Copy the data exactly, pictures aside.

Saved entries
- - - - - - -
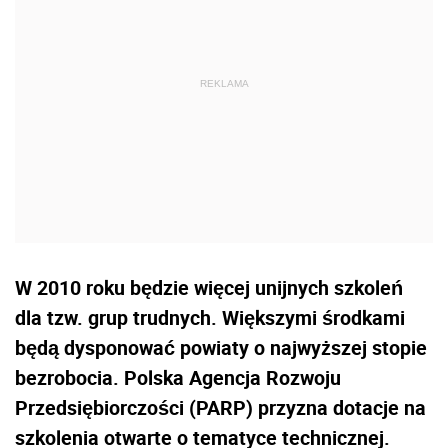
W 2010 roku będzie więcej unijnych szkoleń
dla tzw. grup trudnych. Większymi środkami
będą dysponować powiaty o najwyższej stopie
bezrobocia. Polska Agencja Rozwoju
Przedsiębiorczości (PARP) przyzna dotacje na
szkolenia otwarte o tematyce technicznej.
- - - - - - -
RESULT OF THIS TASK:
W 2010 roku będzie więcej unijnych szkoleń
dla tzw. grup trudnych. Większymi środkami
będą dysponować powiaty o najwyższej stopie
bezrobocia. Polska Agencja Rozwoju
Przedsiębiorczości (PARP) przyzna dotacje na
szkolenia otwarte o tematyce technicznej.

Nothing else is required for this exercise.